Monday, February 16, 2004 6:57 p.m. Central time

After learning last week that a friend has recently been
getting both "Operating System Not Found" and "Beginning
Dump of Physical Memory" on her Sony Vaio VX88 laptop with
Windows XP Professional installed, I am hoping that
someone may be able to suggest what options are available
to her to backup her data before she may need to have her
hard drive replaced.
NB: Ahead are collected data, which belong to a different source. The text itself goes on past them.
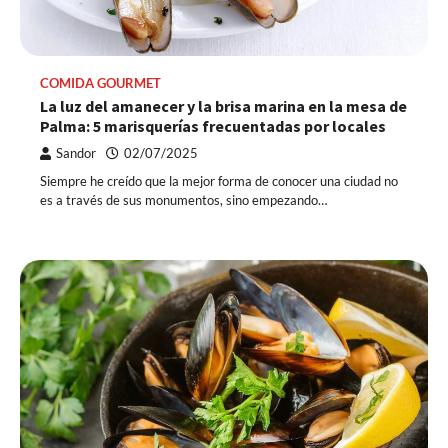
COMIDA GOURMET
La luz del amanecer y la brisa marina en la mesa de
Palma: 5 marisquerías frecuentadas por locales
Sandor
02/07/2025
Siempre he creído que la mejor forma de conocer una ciudad no
es a través de sus monumentos, sino empezando…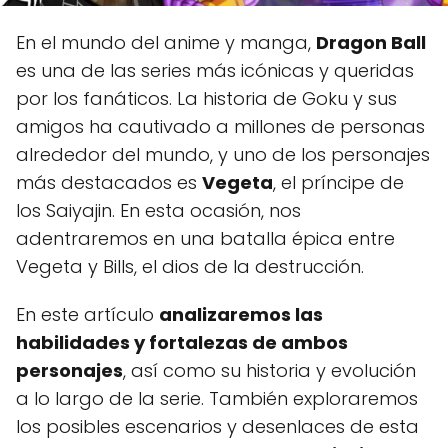
En el mundo del anime y manga,
Dragon Ball
es una de las series más icónicas y queridas
por los fanáticos. La historia de Goku y sus
amigos ha cautivado a millones de personas
alrededor del mundo, y uno de los personajes
más destacados es
Vegeta
, el príncipe de
los Saiyajin. En esta ocasión, nos
adentraremos en una batalla épica entre
Vegeta y Bills, el dios de la destrucción.
En este artículo
analizaremos las
habilidades y fortalezas de ambos
personajes
, así como su historia y evolución
a lo largo de la serie. También exploraremos
los posibles escenarios y desenlaces de esta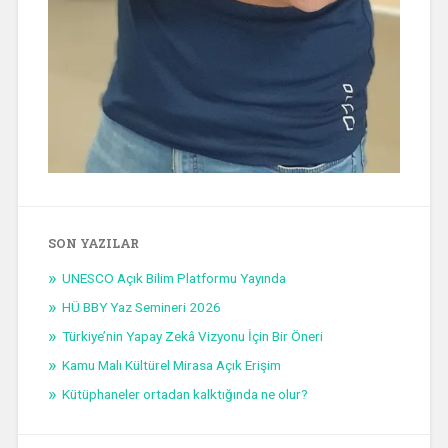
SON YAZILAR
UNESCO Açık Bilim Platformu Yayında
HÜ BBY Yaz Semineri 2026
Türkiye’nin Yapay Zekâ Vizyonu İçin Bir Öneri
Kamu Malı Kültürel Mirasa Açık Erişim
Kütüphaneler ortadan kalktığında ne olur?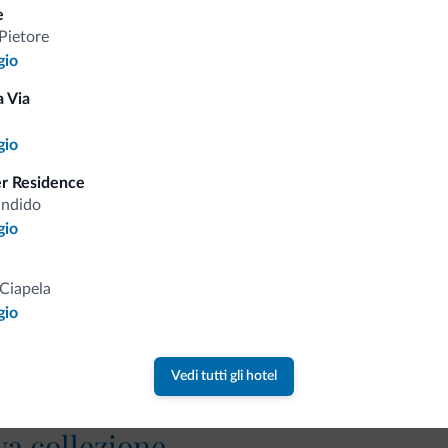
e
Tariffe vantaggiose
Pietore
gio
 Via
gio
Consigli dalle Dolom
er Residence
andido
Riceverai informazioni, offerte esclusiv
gio
Ciapela
gio
Vedi tutti gli hotel
va collezione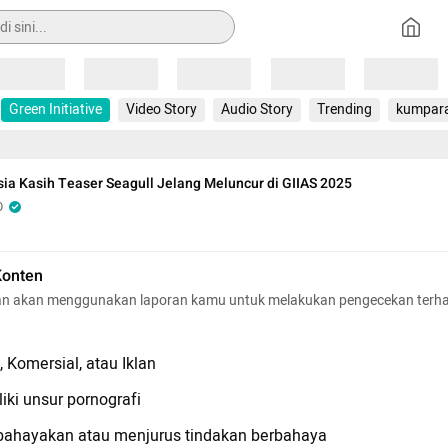
Loading
Loading
Loading
Loading
Loading
Green Initiative
Video Story
Audio Story
Trending
kumpar
ia Kasih Teaser Seagull Jelang Meluncur di GIIAS 2025
O
Konten
n akan menggunakan laporan kamu untuk melakukan pengecekan terh
 Komersial, atau Iklan
iki unsur pornografi
hayakan atau menjurus tindakan berbahaya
Also, she indicated that she is
hearing a ticking sound that seems to be coming from the
hard drive.

To try to help her fix the problem, I already had her boot
up in Safe Mode successfully, then do error-checking on
her hard drive, followed by Disk Defragmenting on it too.
However, in the case of defragmenting her drive, once the
process reached 85% complete, a "Beginning Dump of
Physical Memory" message appeared.

Some of the possible backup options that I've thought
might work include:

a) attaching a Zip or Jazz drive to her laptop;
b) connecting her laptop to another computer by using a
null-modem connection after booting up in Safe Mode with
Networking Support;
c) seeing if she can somehow connect her laptop to the LAN
at her office, then either moving her files from her
laptop to another workstation in the office or to an e-
mail message as an attachment.

Also, in the event that she needs to have her hard drive
replaced, approximately how much will it likely cost?

In any event, thank you in advance for your assistance.
 
T

Towaki Komatsu

After having tested a possible solution earlier today, I'm
adding a second posting to try to find out how I might be
able to enable the "write" functionality of a read-write
CD-Rom drive that is accessed after booting up in Safe
Mode with a Command Prompt. After booting up my system
that runs Windows XP Professional this way to find out if
my friend might possibly be able to backup her files by
copying them to a rewritable CD-Rom, I received a message
indicating that there was no disk in my CD-Rom drive after
I tried writing a file to a re-writable CD-Rom while there
was in fact a disk in the drive.
 
D

D.Currie

Safe mode only loads basic drivers, so it's probable that the write function
doesn't work. In older versions of Windows, generally the CD didn't work at
all.

Your best bet might be to remove the hard drive from the nonfunctional
computer, put it in a working machine, and copy the files that way.